Once the pictures are set aside, repeat all of the data below exactly.

MATERIAL TO PROCESS -
▬▬▬

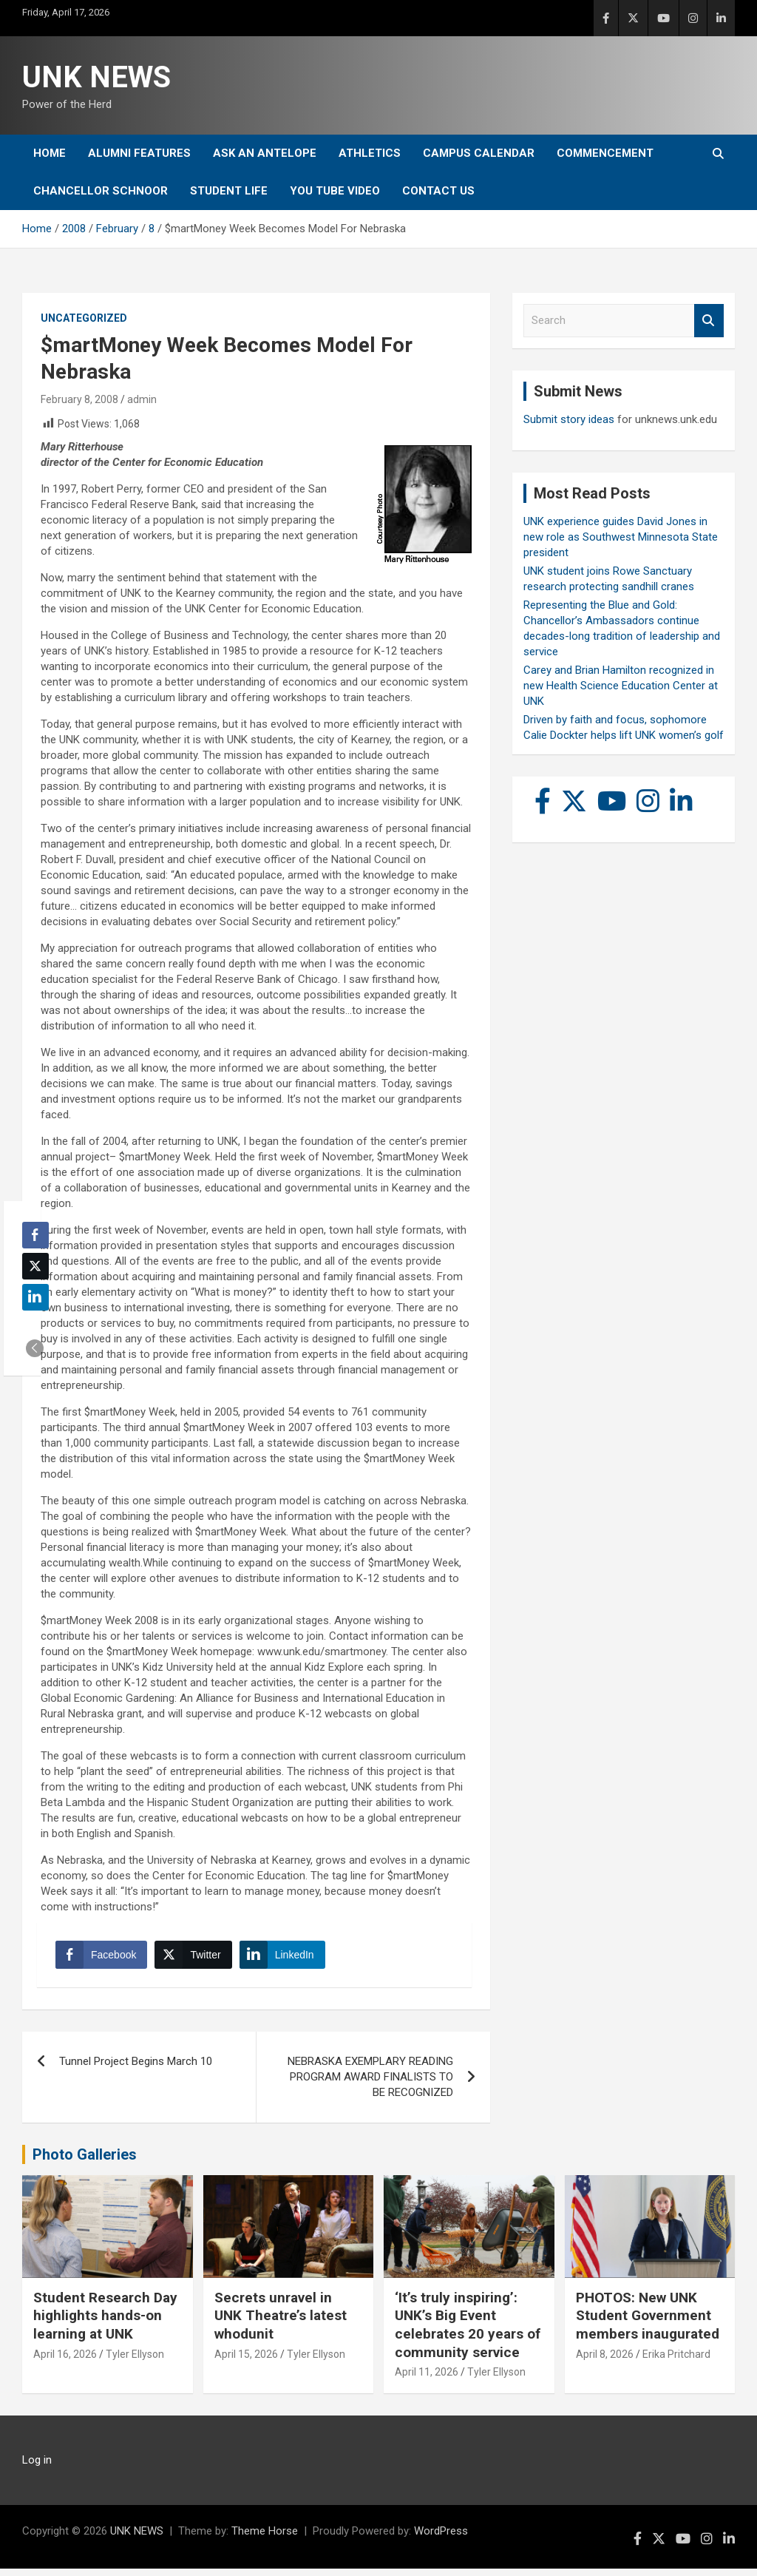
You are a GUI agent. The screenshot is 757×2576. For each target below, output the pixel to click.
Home (49, 153)
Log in (37, 2467)
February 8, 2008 (79, 399)
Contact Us (438, 190)
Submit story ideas (568, 419)
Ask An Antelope (264, 153)
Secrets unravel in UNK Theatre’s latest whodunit (280, 2323)
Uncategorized (84, 318)
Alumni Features (139, 153)
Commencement (605, 153)
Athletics (370, 153)
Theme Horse (264, 2538)
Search (709, 320)
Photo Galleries (85, 2162)
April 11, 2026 (426, 2379)
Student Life (229, 190)
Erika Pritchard (676, 2361)
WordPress (441, 2538)
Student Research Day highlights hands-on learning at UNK (105, 2323)
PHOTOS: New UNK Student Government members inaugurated (647, 2323)
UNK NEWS (96, 77)
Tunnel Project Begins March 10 (135, 2068)
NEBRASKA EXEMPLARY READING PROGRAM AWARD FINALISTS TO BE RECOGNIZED (370, 2084)
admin (142, 399)
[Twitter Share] (196, 1958)
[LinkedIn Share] (286, 1958)
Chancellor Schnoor (100, 190)
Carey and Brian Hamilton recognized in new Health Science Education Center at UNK (620, 685)
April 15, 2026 (246, 2361)
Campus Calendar (478, 153)
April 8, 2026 (605, 2361)
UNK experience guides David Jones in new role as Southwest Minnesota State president (620, 537)
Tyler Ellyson (135, 2361)
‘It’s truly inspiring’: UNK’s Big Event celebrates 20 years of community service (467, 2332)
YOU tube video (335, 190)
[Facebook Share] (105, 1958)
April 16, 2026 (65, 2361)
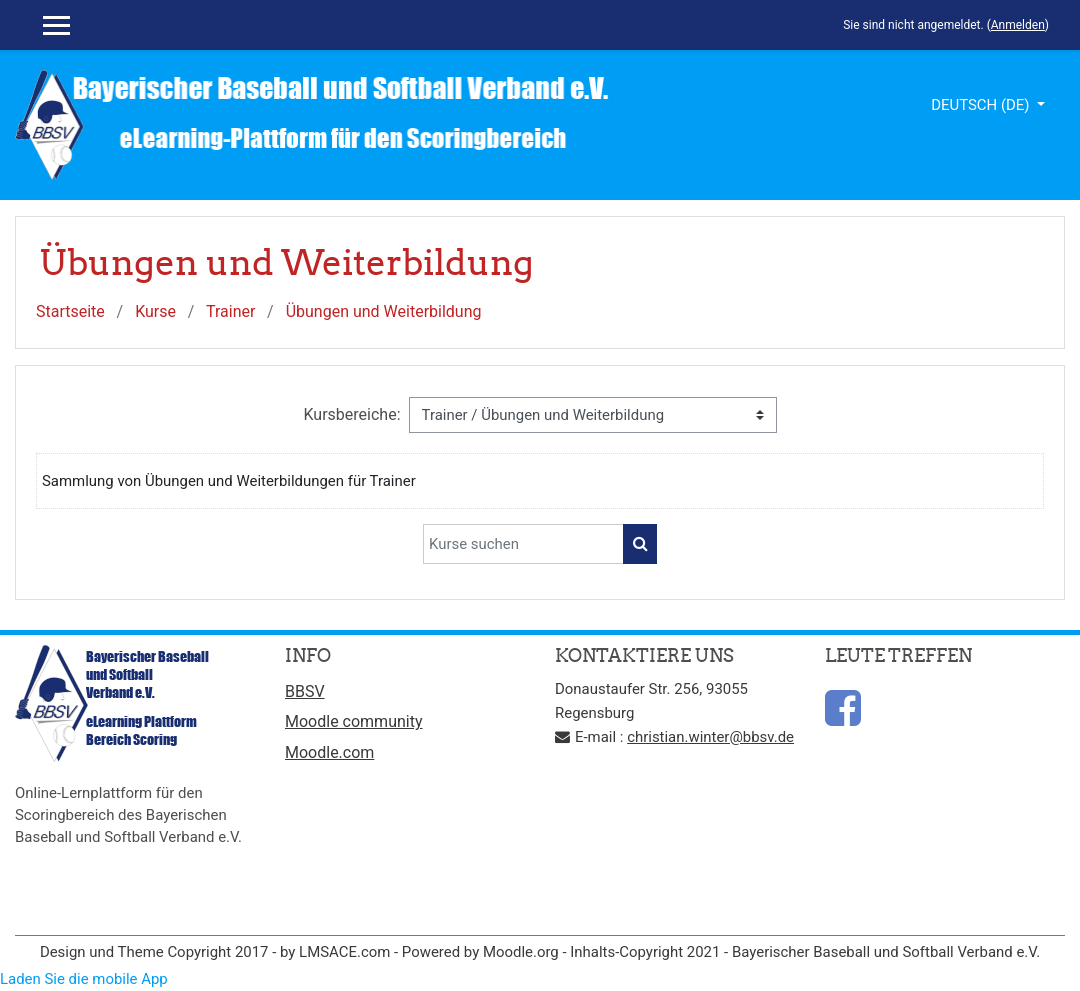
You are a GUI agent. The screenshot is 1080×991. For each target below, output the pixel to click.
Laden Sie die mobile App (84, 979)
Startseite (70, 311)
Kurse (155, 311)
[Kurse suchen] (523, 544)
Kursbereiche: (351, 414)
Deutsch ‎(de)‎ (982, 105)
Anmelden (1018, 25)
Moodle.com (329, 752)
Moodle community (354, 721)
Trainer (230, 311)
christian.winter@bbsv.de (710, 737)
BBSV (305, 691)
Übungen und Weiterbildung (384, 311)
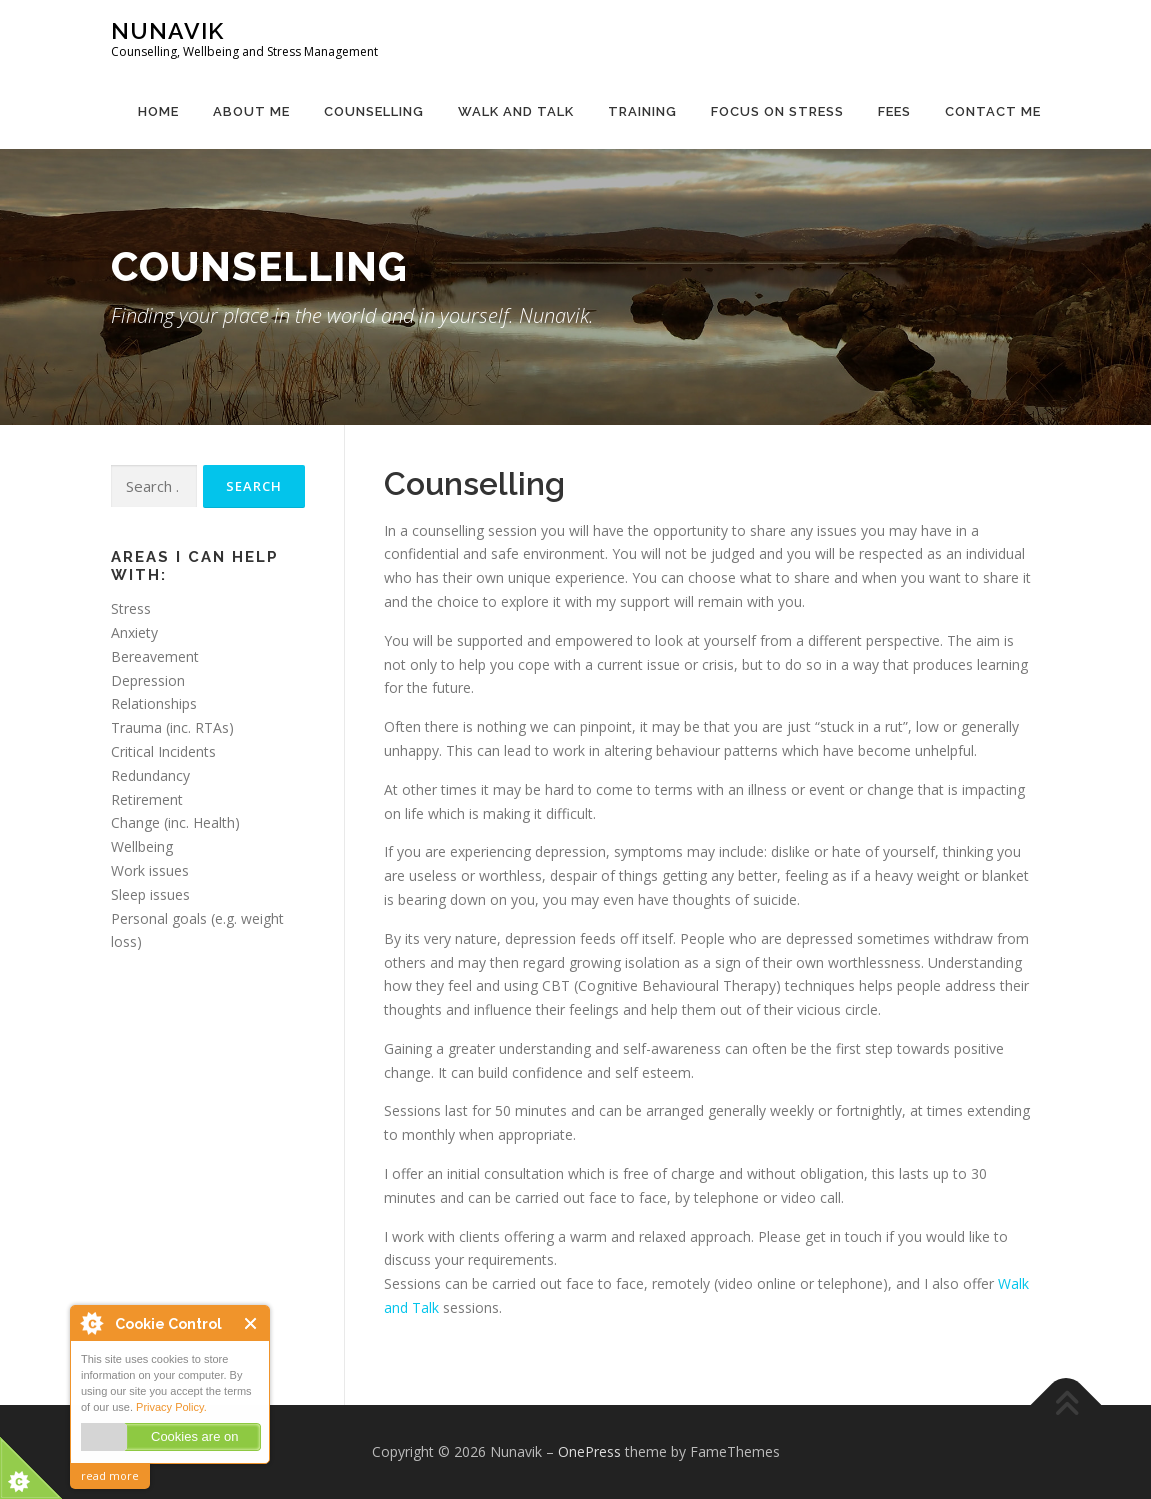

▬▬▬

OUTPUT FOR THIS TASK -
You are a GUI agent. The screenshot is 757×2576. For each target below, output the pixel to click.
Home (49, 153)
Log in (37, 2467)
February 8, 2008 (79, 399)
Contact Us (438, 190)
Submit story ideas (568, 419)
Ask An Antelope (264, 153)
Secrets unravel in UNK Theatre’s latest whodunit (280, 2323)
Uncategorized (84, 318)
Alumni Features (139, 153)
Commencement (605, 153)
Athletics (370, 153)
Theme Horse (264, 2538)
Search (709, 320)
Photo Galleries (85, 2162)
April 11, 2026 (426, 2379)
Student Life (229, 190)
Erika Pritchard (676, 2361)
WordPress (441, 2538)
Student Research Day highlights hands-on learning at UNK (105, 2323)
PHOTOS: New UNK Student Government members inaugurated (647, 2323)
UNK NEWS (96, 77)
Tunnel Project Begins March 10 (135, 2068)
NEBRASKA EXEMPLARY READING PROGRAM AWARD FINALISTS TO BE RECOGNIZED (370, 2084)
admin (142, 399)
[Twitter Share] (196, 1958)
[LinkedIn Share] (286, 1958)
Chancellor Schnoor (100, 190)
Carey and Brian Hamilton recognized in new Health Science Education Center at UNK (620, 685)
April 15, 2026 (246, 2361)
Campus Calendar (478, 153)
April 8, 2026 (605, 2361)
UNK experience guides David Jones in new role as Southwest Minnesota State president (620, 537)
Tyler Ellyson (135, 2361)
‘It’s truly inspiring’: UNK’s Big Event celebrates 20 years of community service (467, 2332)
YOU tube video (335, 190)
[Facebook Share] (105, 1958)
April 16, 2026 (65, 2361)
You are a GUI agent. The screenshot is 1080×991. For each target below, output the pixel to click.
Laden Sie die mobile App (84, 979)
Startseite (70, 311)
Kurse (155, 311)
[Kurse suchen] (523, 544)
Kursbereiche: (351, 414)
Deutsch ‎(de)‎ (982, 105)
Anmelden (1018, 25)
Moodle.com (329, 752)
Moodle community (354, 721)
Trainer (230, 311)
christian.winter@bbsv.de (710, 737)
BBSV (305, 691)
Übungen und Weiterbildung (384, 311)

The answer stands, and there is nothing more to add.